"Nevertheless, it is clear," Zimmermann continues, "that as a power source, there is currently no way around a battery. Other possibilities of the power supply, for example through self-generated power in shoe soles, etc, are far from realisation." The next product was a curtain, which could also serve as a source for light, which Forster Rohner developed for interiors company Creation Baumann. Since last year, when thanks to luminous LED sequins the evening wear of the Swiss high fashion label Akris sparkled on the runways and US Company Switch Embassy presented a T-shirt with a luminous lettering for a public relations campaign, the interest in the new technology has been great.
"The technology inspired many, and we are getting a lot of inquiries from different areas", said Zimmermann. The possible application areas for the new lighting technology are widely spread.
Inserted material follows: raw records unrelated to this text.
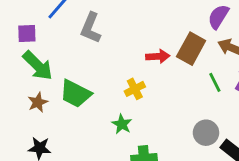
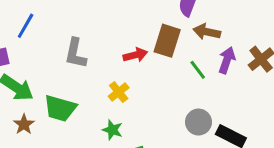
gray L-shape: (91, 28) -> (75, 53), moved

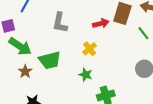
green trapezoid: (60, 108) -> (50, 60), turned -30

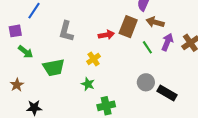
green arrow: (20, 46) -> (25, 52), size x0.7
brown star: (25, 71) -> (17, 85), moved

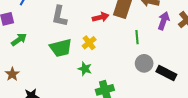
green line: (147, 47) -> (137, 37), moved, turned 32
green arrow: (25, 52) -> (19, 40), turned -70
green trapezoid: (54, 67) -> (61, 48), moved

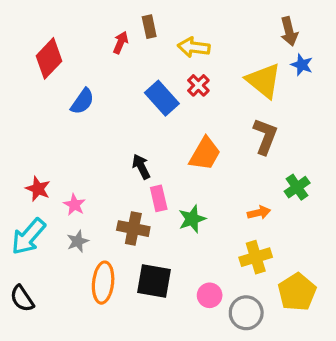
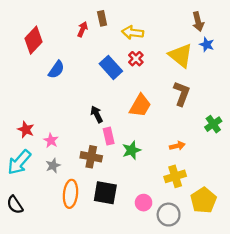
green cross: (297, 187) -> (213, 124), moved

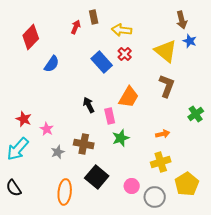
pink rectangle: (109, 136) -> (110, 116), moved
gray star: (53, 166) -> (58, 152), moved
black square: (105, 193) -> (97, 177), turned 30
orange ellipse: (70, 194) -> (65, 192), moved

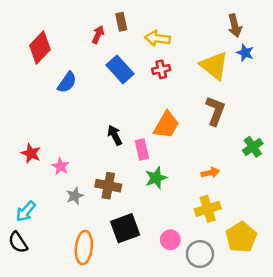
red cross: (125, 54) -> (161, 69), turned 32
blue rectangle: (102, 62) -> (120, 69), moved
cyan arrow: (18, 149) -> (26, 211), moved, size x0.7
black square: (97, 177) -> (125, 228), turned 30

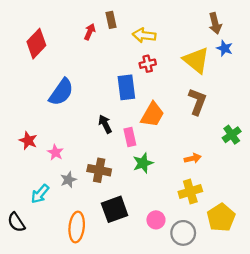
blue rectangle: (120, 69) -> (126, 87), moved, turned 35
blue semicircle: (67, 82) -> (61, 92), moved, size x1.4
cyan arrow: (26, 211) -> (40, 194), moved

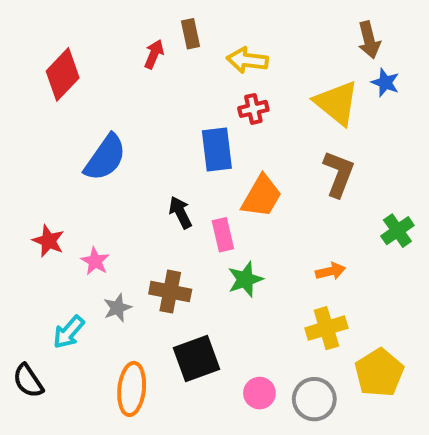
pink circle: (156, 220) -> (259, 393), moved

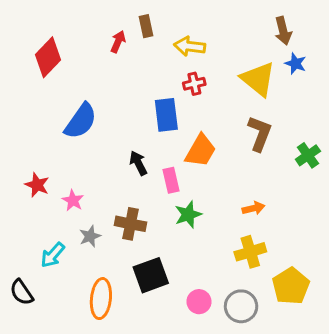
green cross: (397, 231) -> (308, 155), moved

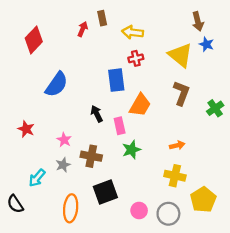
pink star: (73, 200) -> (64, 140), moved
yellow cross: (250, 252) -> (175, 176), turned 30

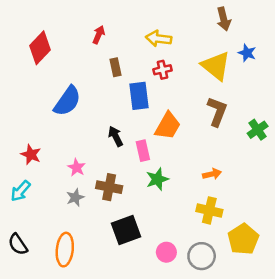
brown rectangle: (102, 18) -> (116, 67), moved
brown arrow: (198, 21) -> (224, 19), moved
cyan arrow: (37, 178) -> (20, 191), moved
orange ellipse: (71, 208) -> (65, 250), moved

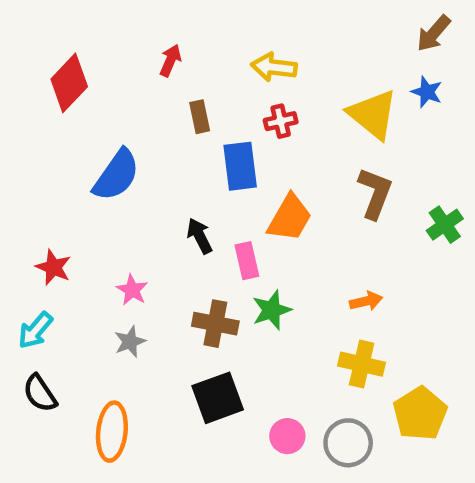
brown arrow: (224, 19) -> (434, 33), moved, turned 55
brown cross: (109, 187) -> (215, 324), moved
black semicircle: (18, 244) -> (40, 393), moved

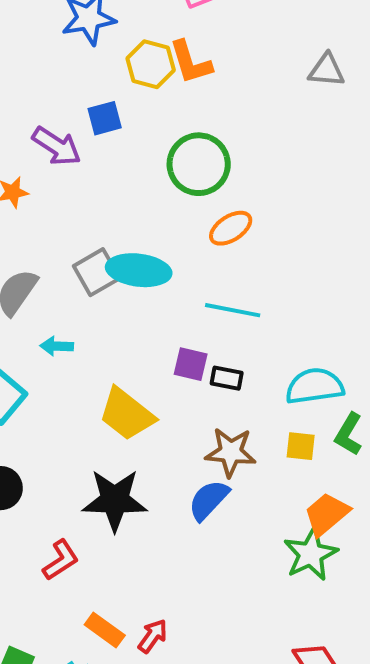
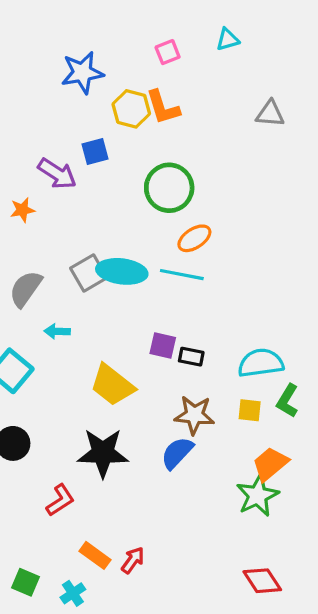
cyan line: (233, 310) -> (182, 275), moved

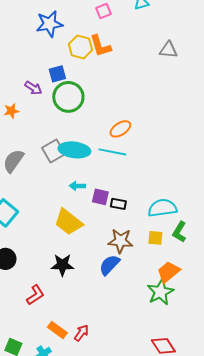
purple arrow: (57, 174) -> (33, 88), size x0.7
green circle: (169, 188) -> (68, 97), moved
cyan arrow: (57, 331) -> (77, 186), moved
black star: (103, 453) -> (62, 265), size x0.7

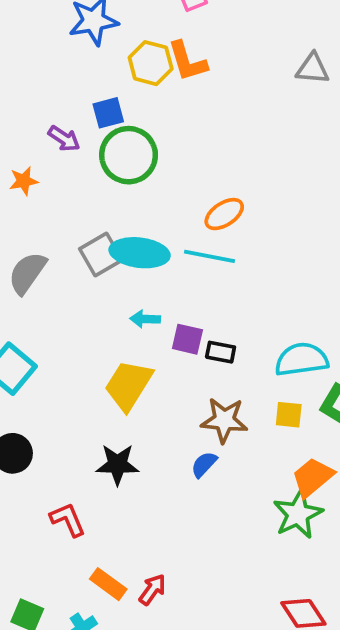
yellow trapezoid: (68, 222) -> (129, 385), turned 84
blue semicircle: (109, 265) -> (204, 464), size x0.7
red L-shape: (35, 295) -> (68, 520), turned -80

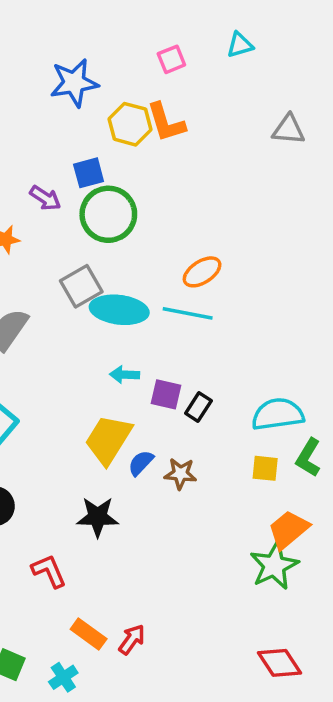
gray square: (101, 255) -> (81, 286), moved
black rectangle: (221, 352) -> (198, 407), turned -68
brown star: (224, 420) -> (180, 474), moved, size x0.7
blue semicircle: (204, 464) -> (141, 463), moved

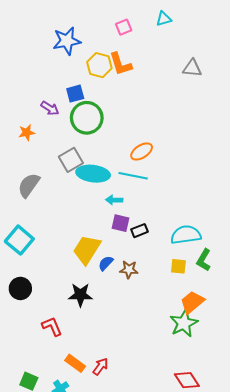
cyan arrow: (125, 375) -> (114, 200), moved
black rectangle: (198, 407) -> (139, 231), turned 35

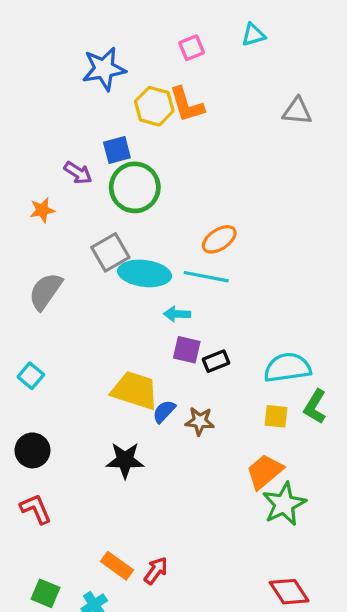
cyan square: (19, 240) -> (31, 376), size x0.6
yellow trapezoid: (87, 250) -> (135, 390), turned 76
orange trapezoid: (192, 302) -> (265, 472), moved
red L-shape: (52, 326) -> (36, 509), moved

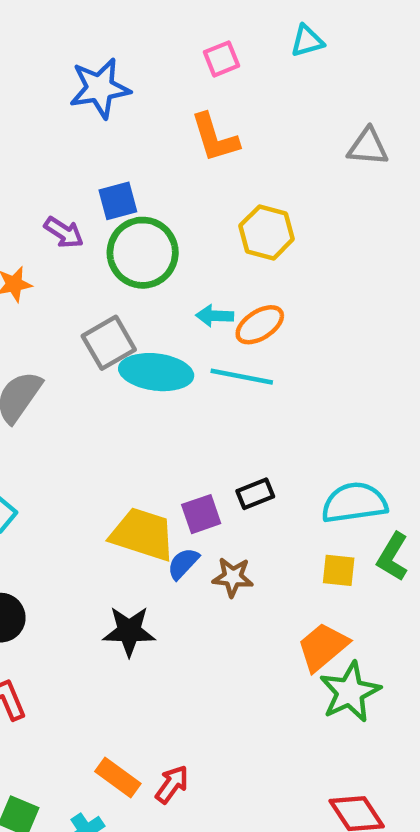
yellow hexagon: (154, 106) -> (267, 232), moved
cyan arrow: (177, 314) -> (215, 316), moved
purple square: (187, 350) -> (201, 514), moved, turned -32

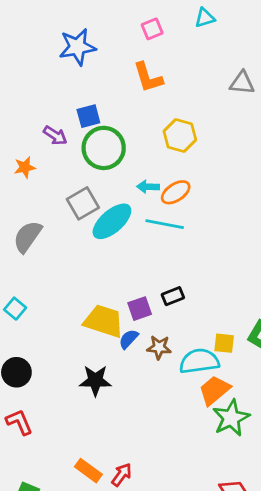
cyan ellipse: (156, 372) -> (112, 221), turned -48
cyan semicircle: (354, 503) -> (199, 361), moved

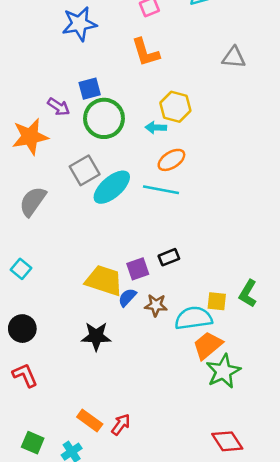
orange star: (25, 167) -> (30, 137), size x1.8
cyan arrow: (148, 187) -> (156, 128), moved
The palette ranges from fashion, sportswear and interior manufacturers to medical applications. "We have shown that the technology is ready for the market. Now we are looking for suitable partners who want to develop our product for mass production," says Zimmermann.
The next new idea in the field of wearable technology is to implement a heating system in clothing. Several companies have been experimenting with the idea, but a convincing solution is not yet in the market. "The biggest challenges are costs," Zimmermann says. "The market is price-sensitive, and no one is willing to cut margins or accept higher retail prices. But adding technology always means higher prices." Forster Rohner and German wearable technology specialist Interactive Wear are working on a new and more competitive solution to integrate a heating system in clothing. It will be presented this fall.